Collaborative Research: Algebraic Structures and Cohomology Theories Associated to Knottings
University Of South Alabama, Mobile AL
Investigators
Abstract
New state-sum invariants for knots in 3-dimensional space and knotted surfaces in 4-dimensional space were defined, in a state-sum form, by the principal investigator and collaborators, using self-distributive operations called quandles and their colorings of knot and surface diagrams. The weights of the state-sum are derived from quandle cohomology theories. A number of applications to various properties of knots and surfaces have been discovered. The project investigates relationships among quandles, Lie algebras, coalgebras, crossed modules and their cohomology theories in order to develop applications such as manifold invariants. It also proposes to use geometric and diagrammatic methods to analyse specific categorifications, quantum groups, and cohomology theories. A knot is a circle situated in space. Surfaces in four-dimensional space can also be knotted. Knot theory studies such knotted circles and surfaces, and has provided models and applications to DNA theory, molecular configurations, and physics. Knot diagrams drawn on a piece of paper, and numerical quantities that are easily computable from diagrams, have been extensively used in knot theory. The principal investigators and their collaborators have developed algebraic systems from the knot diagrams that give a close reflection of the visual representations of knots.
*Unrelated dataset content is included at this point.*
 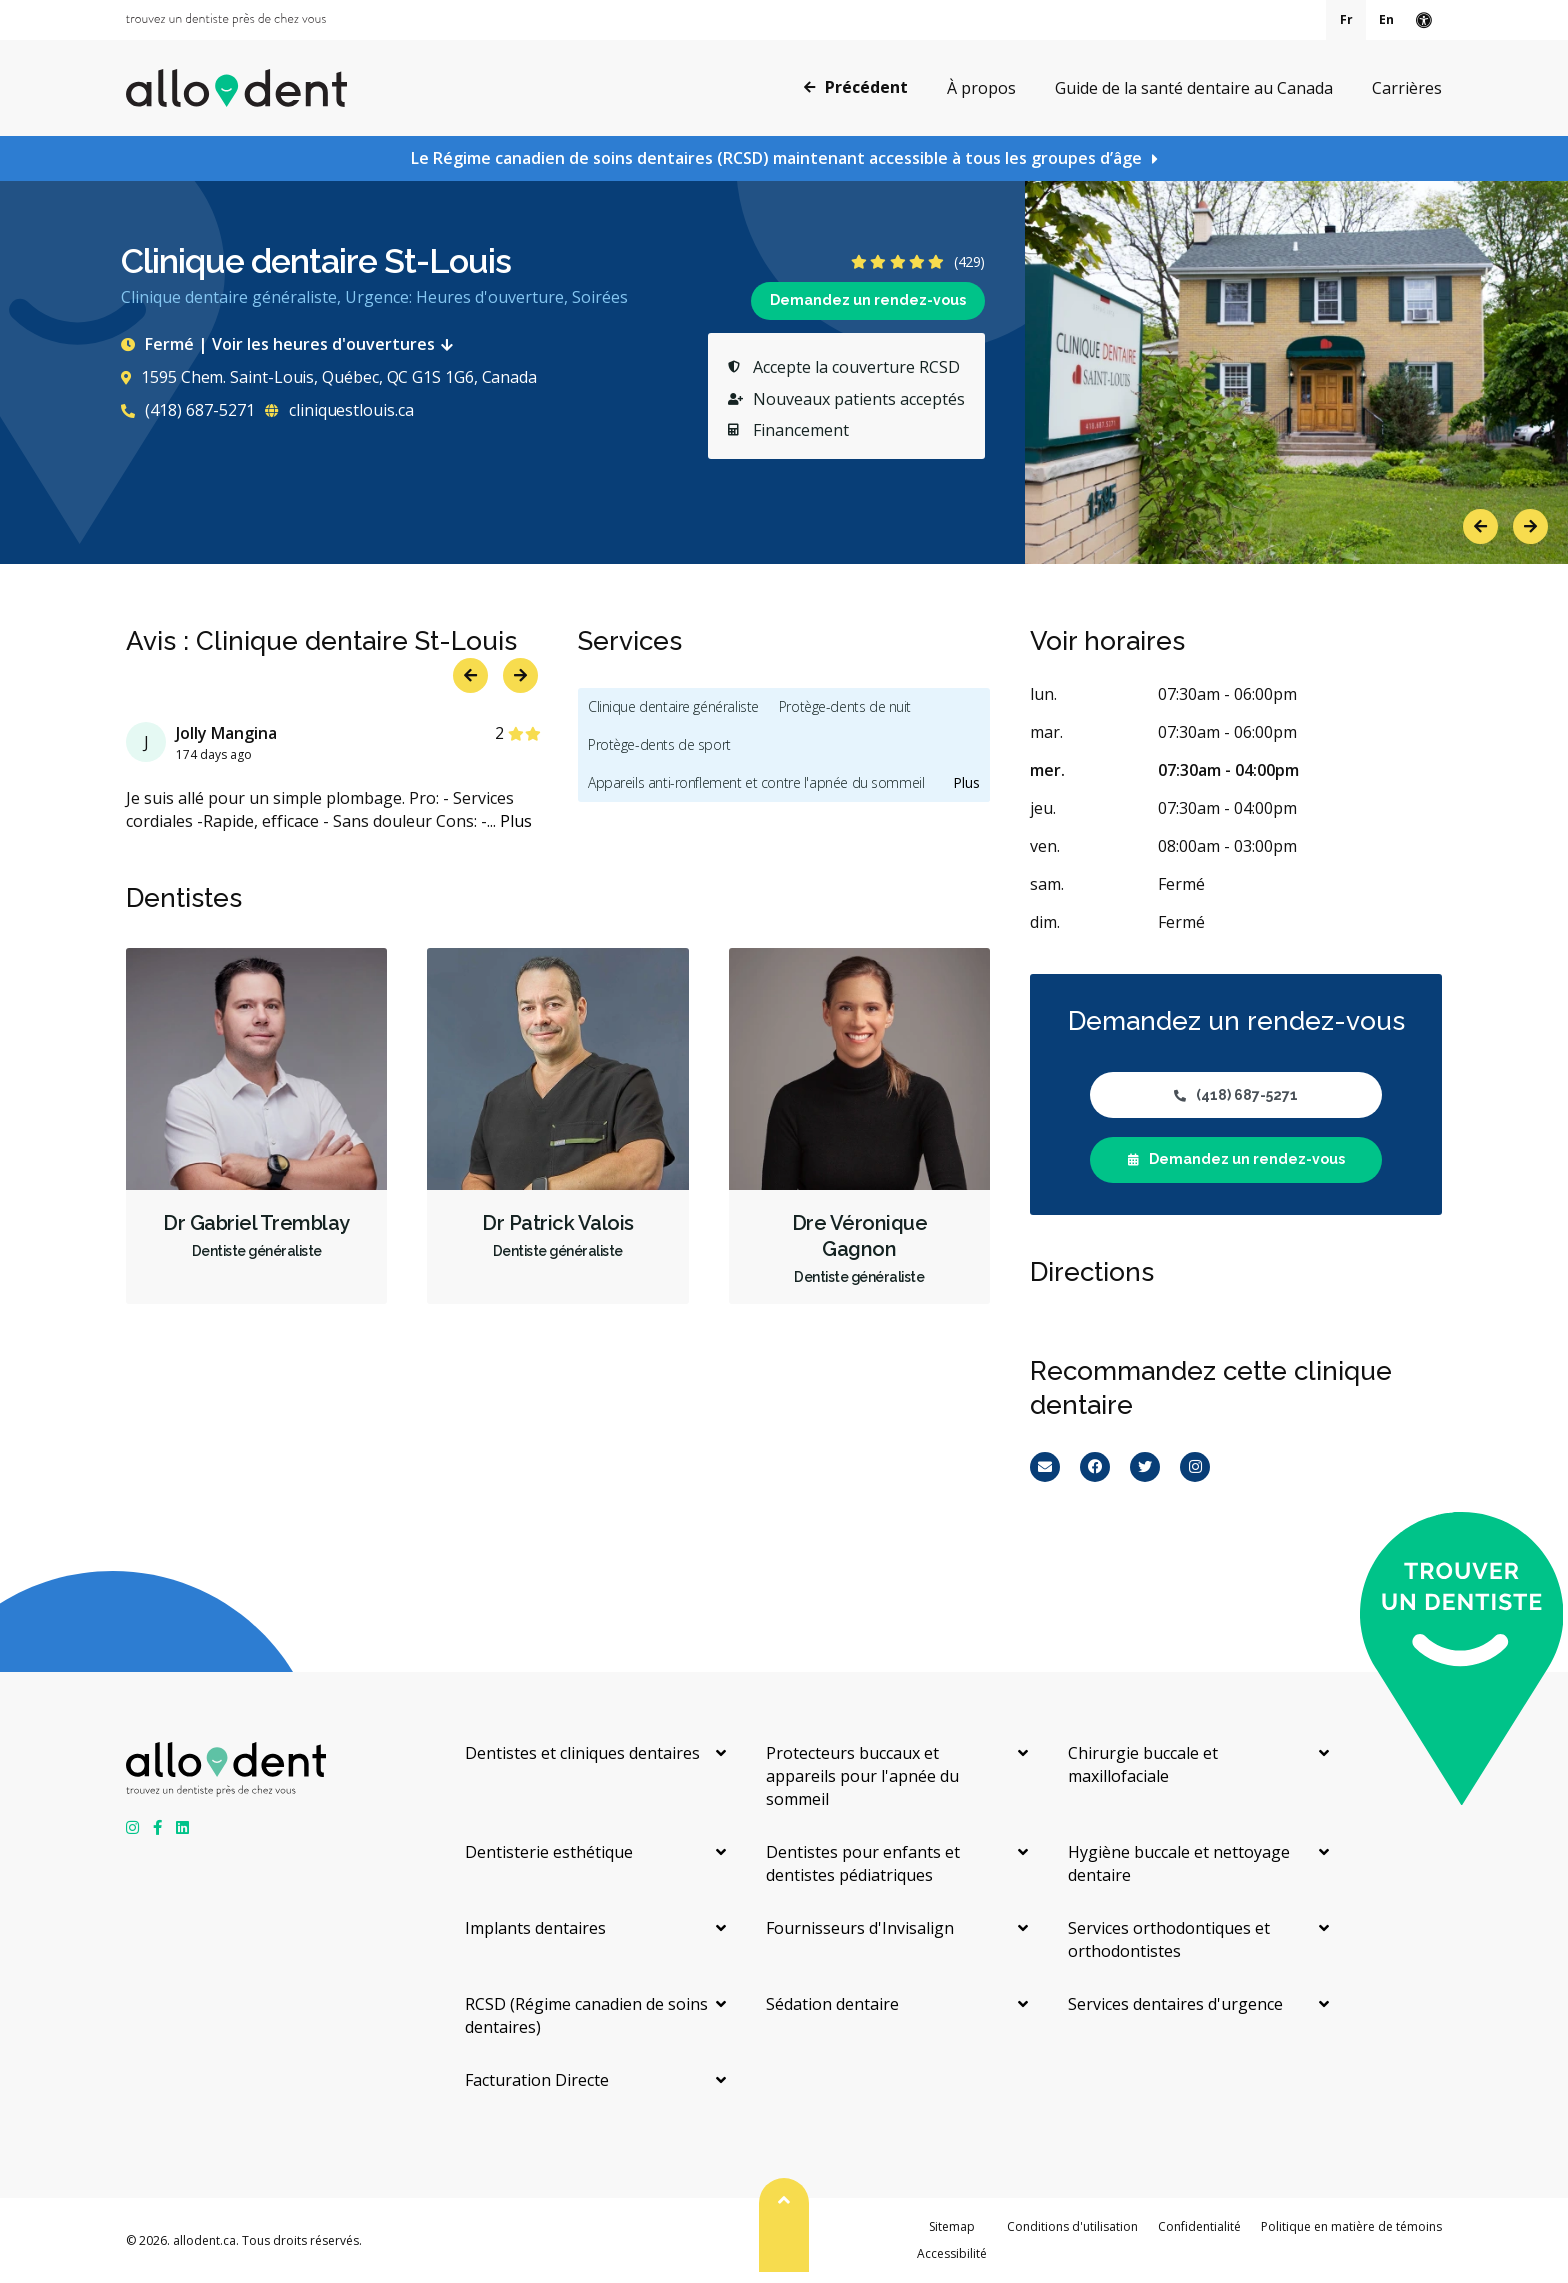 I want to click on Carrières, so click(x=1407, y=88). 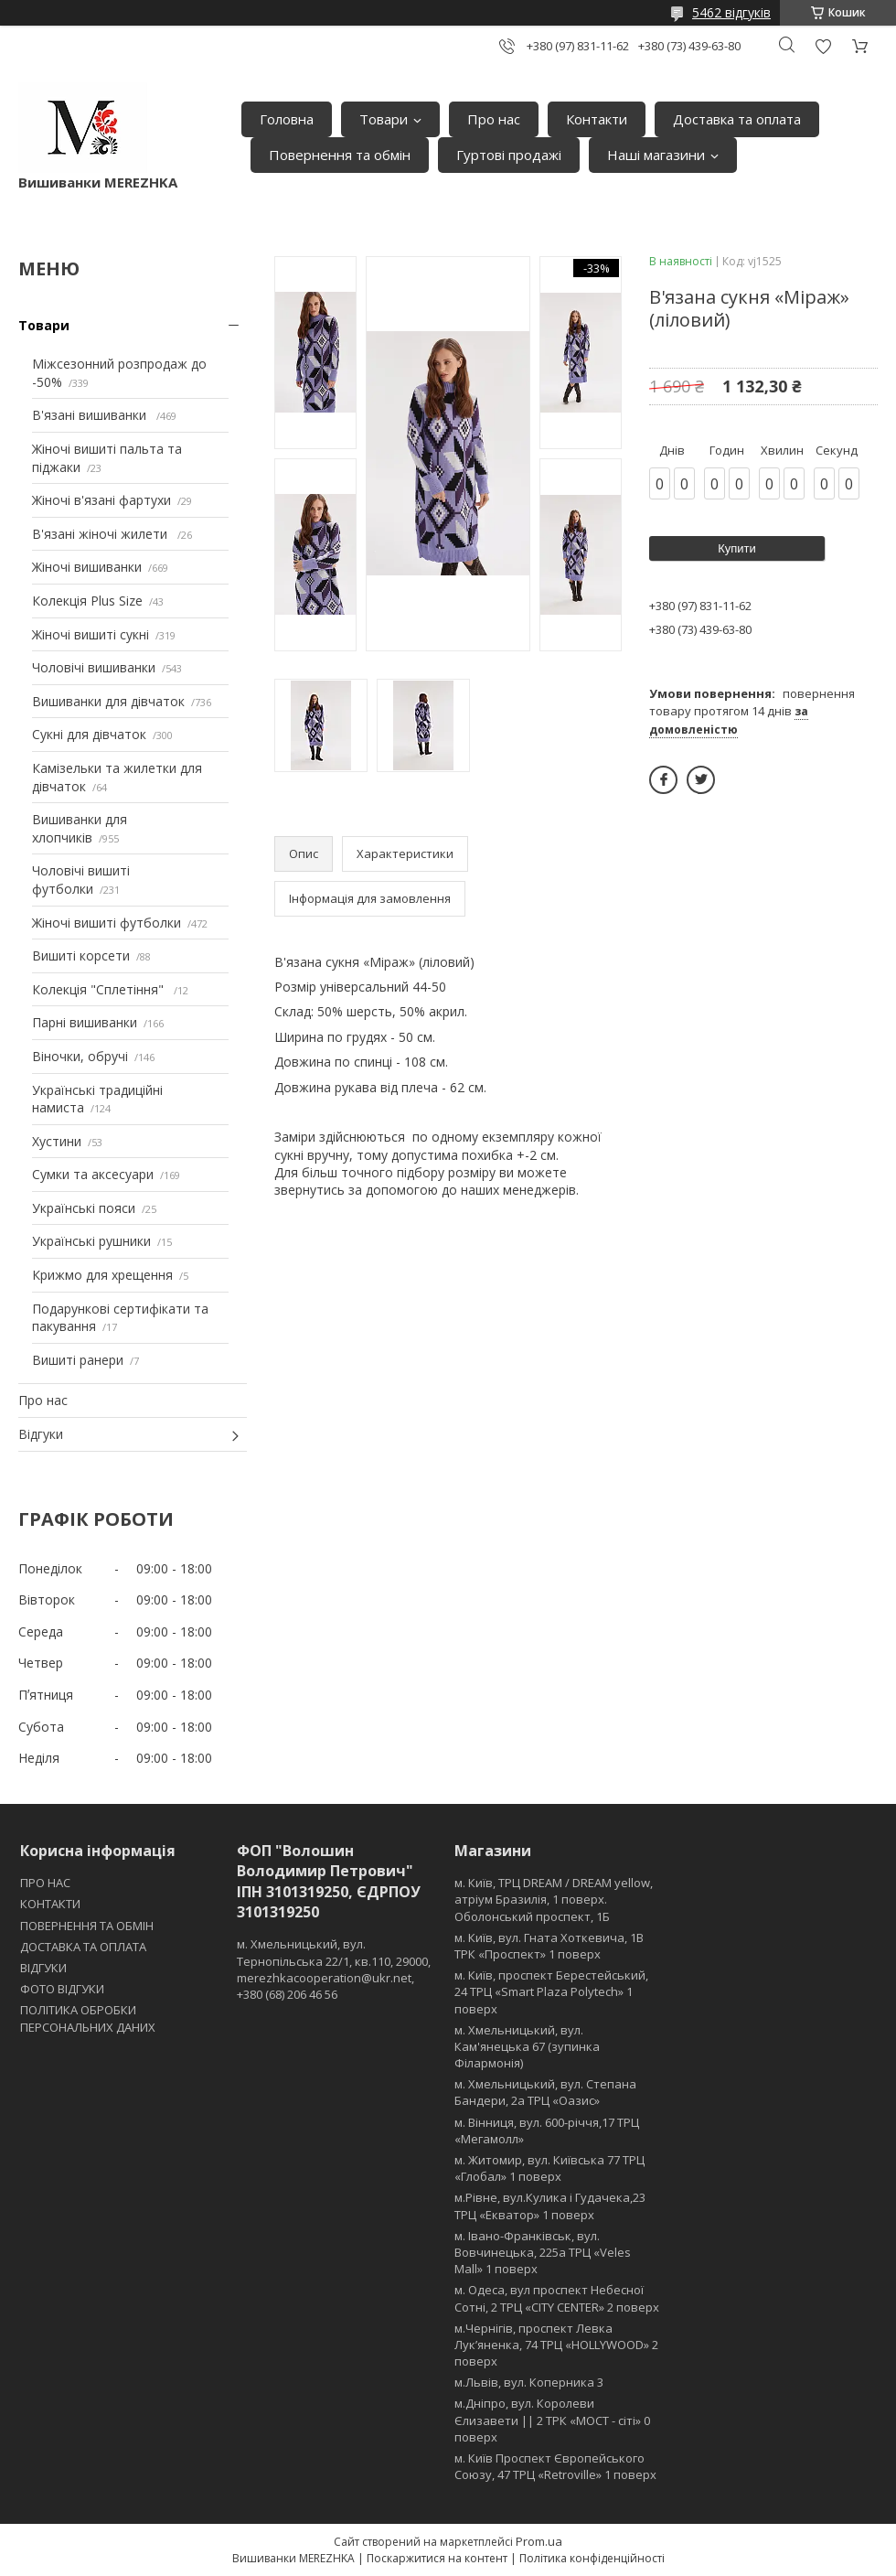 What do you see at coordinates (87, 566) in the screenshot?
I see `Жіночі вишиванки` at bounding box center [87, 566].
The algebra of these diagrams and related versions concisely encode deep connections among knots and physical systems. The current project develops new connections between the algebraic system of diagrams and other established algebraic systems (Lie algebras and crossed modules) that are closely associated with the standard model in physics. The techniques will also be applied in the context of categorification --- a process by which identity is replaced by an instruction of how to identify.